--- Data Enclosed Below ---

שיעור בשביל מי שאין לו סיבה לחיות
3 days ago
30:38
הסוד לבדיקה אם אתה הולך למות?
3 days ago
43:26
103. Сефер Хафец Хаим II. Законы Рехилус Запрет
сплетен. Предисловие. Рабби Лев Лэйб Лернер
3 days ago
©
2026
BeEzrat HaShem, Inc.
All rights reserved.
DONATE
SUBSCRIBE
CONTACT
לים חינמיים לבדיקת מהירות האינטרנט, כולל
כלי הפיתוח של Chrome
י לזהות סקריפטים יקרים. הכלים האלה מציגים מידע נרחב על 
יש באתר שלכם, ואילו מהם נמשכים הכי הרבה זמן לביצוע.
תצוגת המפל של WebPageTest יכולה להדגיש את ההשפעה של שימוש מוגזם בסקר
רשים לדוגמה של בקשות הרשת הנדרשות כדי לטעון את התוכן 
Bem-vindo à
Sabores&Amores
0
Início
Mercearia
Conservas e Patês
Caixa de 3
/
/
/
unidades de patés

--- End of Enclosed Data ---
--- Data Enclosed Below ---

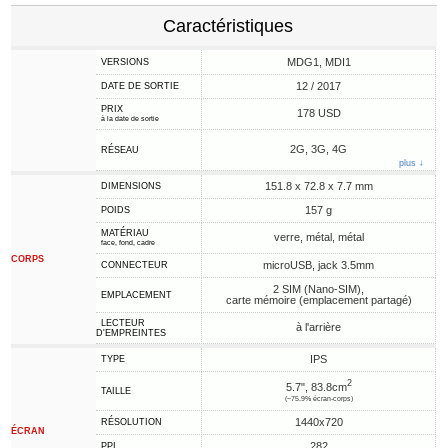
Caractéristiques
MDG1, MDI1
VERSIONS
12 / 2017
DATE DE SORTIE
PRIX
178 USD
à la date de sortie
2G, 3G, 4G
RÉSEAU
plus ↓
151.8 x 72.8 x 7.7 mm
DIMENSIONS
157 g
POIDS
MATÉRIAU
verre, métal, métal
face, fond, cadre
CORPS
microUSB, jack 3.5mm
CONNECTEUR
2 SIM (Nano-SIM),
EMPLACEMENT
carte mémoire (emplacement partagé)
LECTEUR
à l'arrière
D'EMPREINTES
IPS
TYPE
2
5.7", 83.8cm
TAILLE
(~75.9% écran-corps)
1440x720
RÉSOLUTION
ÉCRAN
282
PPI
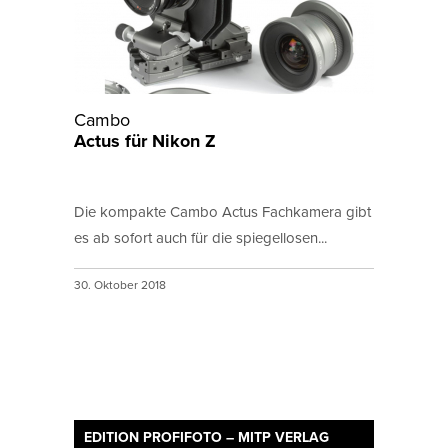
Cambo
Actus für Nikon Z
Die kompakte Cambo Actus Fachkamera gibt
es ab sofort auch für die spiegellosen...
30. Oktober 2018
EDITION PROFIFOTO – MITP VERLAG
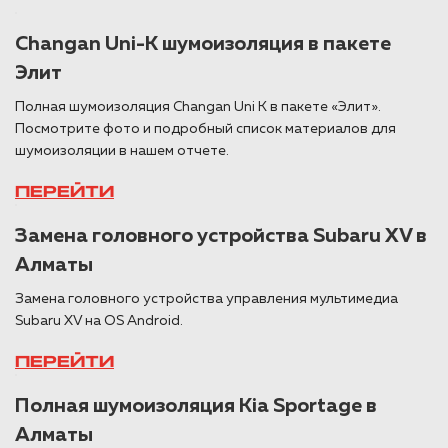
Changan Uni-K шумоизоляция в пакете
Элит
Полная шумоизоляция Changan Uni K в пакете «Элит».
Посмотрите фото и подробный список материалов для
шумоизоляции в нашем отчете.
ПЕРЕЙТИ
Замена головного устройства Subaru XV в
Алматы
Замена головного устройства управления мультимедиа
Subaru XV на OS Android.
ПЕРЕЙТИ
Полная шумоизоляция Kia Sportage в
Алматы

--- End of Enclosed Data ---

■ Work to be completed: Among the records above, find the lines where the word "пакете" appears and copy them.

■ Task result:
Changan Uni-K шумоизоляция в пакете
Полная шумоизоляция Changan Uni K в пакете «Элит».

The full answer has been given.